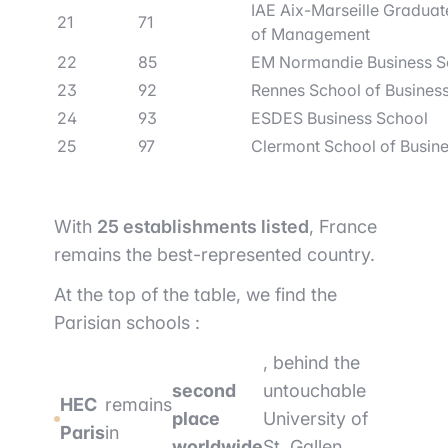
IAE Aix-Marseille Graduat
21
71
of Management
22
85
EM Normandie Business S
23
92
Rennes School of Busines
24
93
ESDES Business School
25
97
Clermont School of Busin
With
25 establishments listed
, France
remains the best-represented country.
At the top of the table, we find the
Parisian schools :
, behind the
second
untouchable
HEC
remains
place
University of
Paris
in
worldwide
St. Gallen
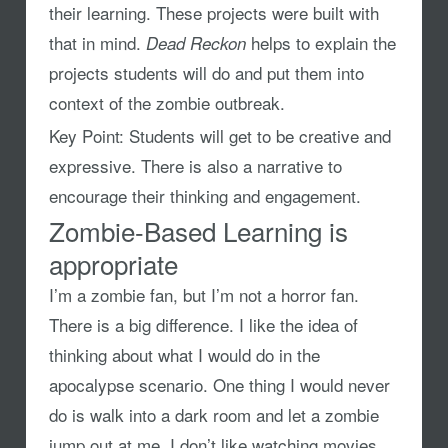
their learning. These projects were built with
that in mind.
helps to explain the
Dead Reckon
projects students will do and put them into
context of the zombie outbreak.
Key Point:
Students will get to be creative and
expressive. There is also a narrative to
encourage their thinking and engagement.
Zombie-Based Learning is
appropriate
I’m a zombie fan, but I’m not a horror fan.
There is a big difference. I like the idea of
thinking about what I would do in the
apocalypse scenario. One thing I would never
do is walk into a dark room and let a zombie
jump out at me. I don’t like watching movies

..............................

What you have to do
The entire listing above, minus its pictures, should be copied out exactly.

Completed task
IAE Aix-Marseille Graduat
21
71
of Management
22
85
EM Normandie Business S
23
92
Rennes School of Busines
24
93
ESDES Business School
25
97
Clermont School of Busin
With
25 establishments listed
, France
remains the best-represented country.
At the top of the table, we find the
Parisian schools :
, behind the
second
untouchable
HEC
remains
place
University of
Paris
in
worldwide
St. Gallen
their learning. These projects were built with
that in mind.
helps to explain the
Dead Reckon
projects students will do and put them into
context of the zombie outbreak.
Key Point:
Students will get to be creative and
expressive. There is also a narrative to
encourage their thinking and engagement.
Zombie-Based Learning is
appropriate
I’m a zombie fan, but I’m not a horror fan.
There is a big difference. I like the idea of
thinking about what I would do in the
apocalypse scenario. One thing I would never
do is walk into a dark room and let a zombie
jump out at me. I don’t like watching movies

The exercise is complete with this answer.